Passenger trains on Christmas Eve will finish by 3pm because of strikes, Network Rail has warned, with the last long-distance departures between many big cities leaving in the morning.
The last train from Edinburgh to London will leave at 8am, and from Manchester to London at 12.15pm. Last trains either way between Manchester and Liverpool will leave at about 2pm. No trains will connect the capital and Nottingham or Sheffield on Christmas Eve.
Full timetables for the last trains before Christmas will be published on Tuesday but rail bosses said it was clear that schedules would be severely hit, despite the RMT union saying it was not targeting festive travellers in its next strike.
Northern Rail has advised passengers not to travel on 24 or 27 December due to the strike.
Thousands of workers, including key signalling staff, will not sign on for shifts between 6pm on 24 December and 6am on 27 December, when Network Rail had planned about £120m-worth of engineering works.
Traditionally no trains run on Christmas Day and only exceptional services operate on Boxing Day. All of those due to run, including Eurostar, Merseyrail and the Stansted Express, have now cancelled their 26 December trains.
Advance tickets for 24 December across the network can be used in the preceding three days or up to 29 December. Long-distance travellers can also cancel and rebook without charge, to try to ensure a seat.
Andrew Haines, the Network Rail chief executive, said: “RMT suggestions that their planned strike action over the festive period is not targeting Christmas would be laughable were the consequences not so painful to so many people, including on Christmas Eve.
“The RMT is causing needless misery to its own members, to the railway and to the country’s economy. I am so sorry that our passengers are having to bear the brunt of the RMT’s needless strike when a fair offer is on the table and when only a third of the workforce have rejected it.
“Our offer guarantees jobs and gives everyone a decent pay-rise of 9% and more. Two of our three trade unions have already accepted and the RMT needs to think again.”
The RMT declined to comment.
Network Rail said the 6pm start of action by the RMT meant passenger trains would have to be back in depots by then, while engineering trains would be have to moved into position earlier than normal.
It said the strike, compounded by industrial action short of a strike or an overtime ban at train operators, meant some services could not run at all on Christmas Eve.
English train operating companies, which are directly contracted to the Department for Transport, have to negotiate pay deals separately from Network Rail and appear to be even further from a resolution, after a first formal offer was flatly rejected by the RMT.

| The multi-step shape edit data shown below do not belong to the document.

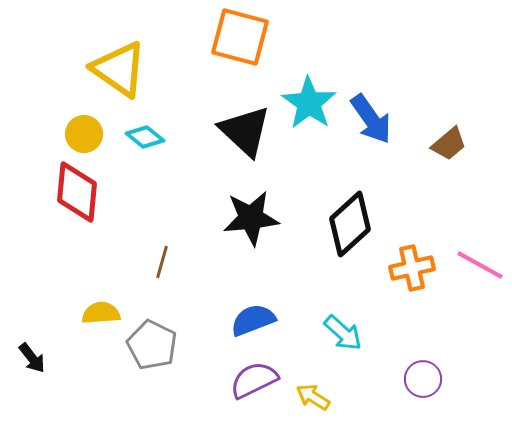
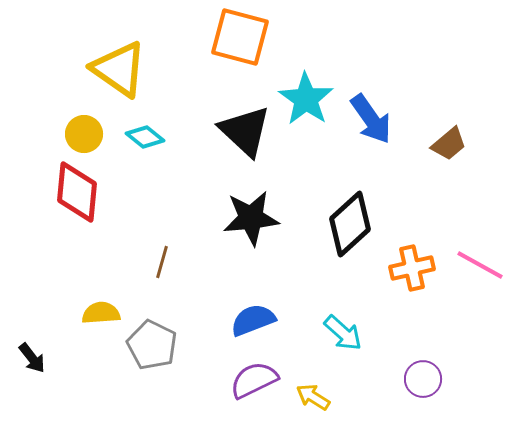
cyan star: moved 3 px left, 4 px up
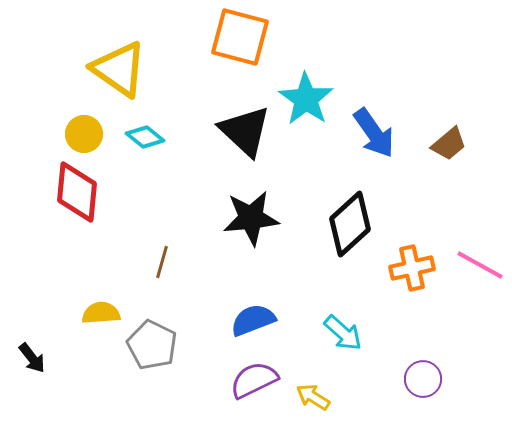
blue arrow: moved 3 px right, 14 px down
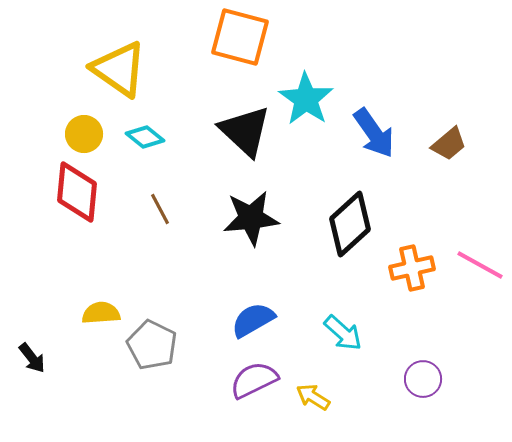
brown line: moved 2 px left, 53 px up; rotated 44 degrees counterclockwise
blue semicircle: rotated 9 degrees counterclockwise
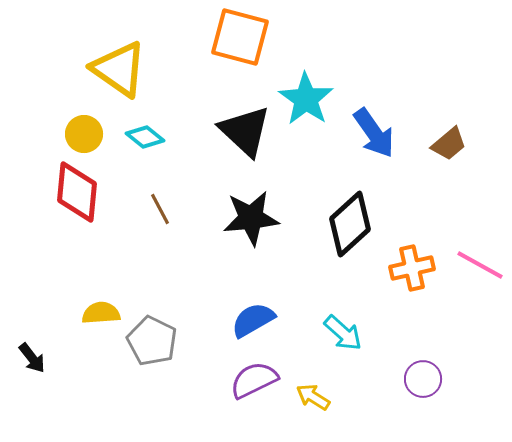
gray pentagon: moved 4 px up
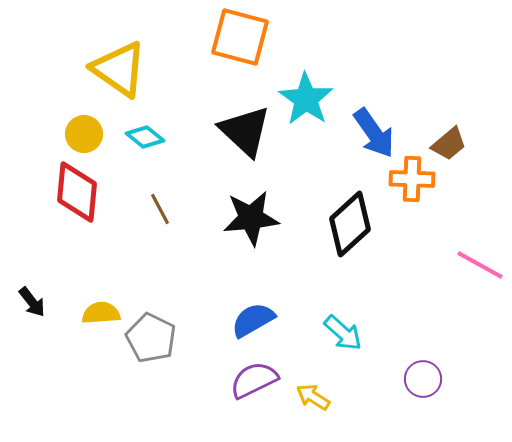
orange cross: moved 89 px up; rotated 15 degrees clockwise
gray pentagon: moved 1 px left, 3 px up
black arrow: moved 56 px up
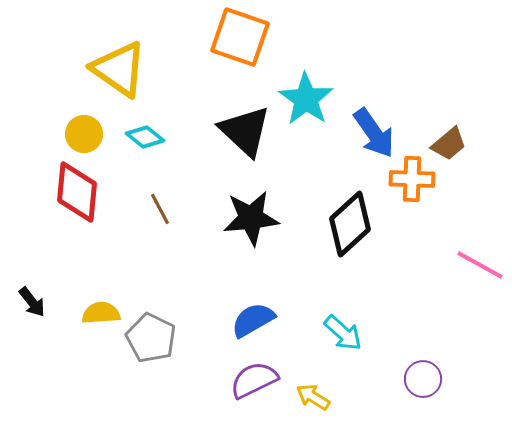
orange square: rotated 4 degrees clockwise
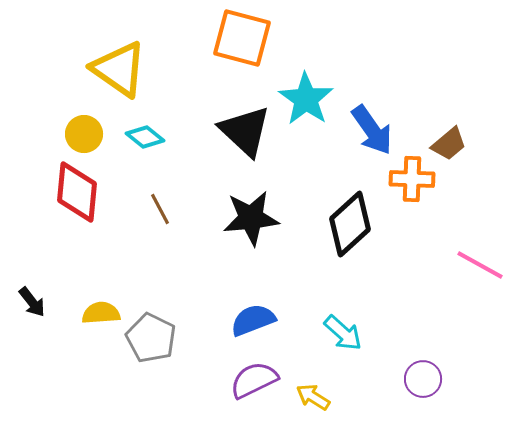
orange square: moved 2 px right, 1 px down; rotated 4 degrees counterclockwise
blue arrow: moved 2 px left, 3 px up
blue semicircle: rotated 9 degrees clockwise
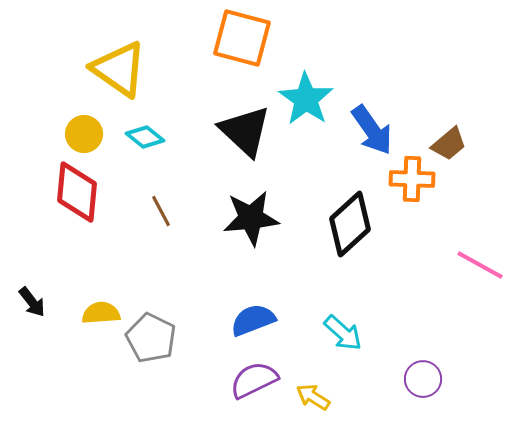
brown line: moved 1 px right, 2 px down
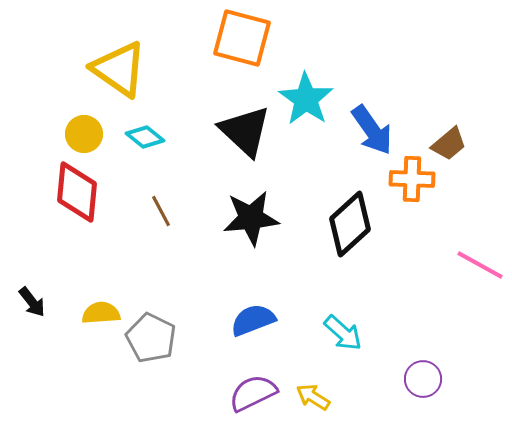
purple semicircle: moved 1 px left, 13 px down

Unions have accused the government of sabotaging the deal by inserting controversial clauses requiring driver-only operation, and are continuing to uphold the overtime ban on trains that was dropped by Network Rail.
Chiltern and South Western, two of the operators worst affected by the overtime ban, which started on Sunday, have cut back timetables and are running shorter hours and routes.
Services that remain running have been severely affected and delayed. According to Bloomberg, only one train had arrived at London Marylebone station, served by Chiltern, before 10am on Monday, and 38 at Waterloo, South Western’s London hub, compared with 120 last Wednesday – a day that was also disrupted by the previous day’s strikes.
Elsewhere, Northern has warned passengers to expect disruption throughout the overtime-ban period until 2 January. West Midlands services will be curtailed on some routes and London Northwestern trains will not operate at all on 28 and 29 December, when further strike action by the TSSA union will also affect the operator.
A further four days of rail strikes are due to start on 3 January. No more talks between employers and unions have yet been scheduled to resolve the long-running dispute over pay and conditions.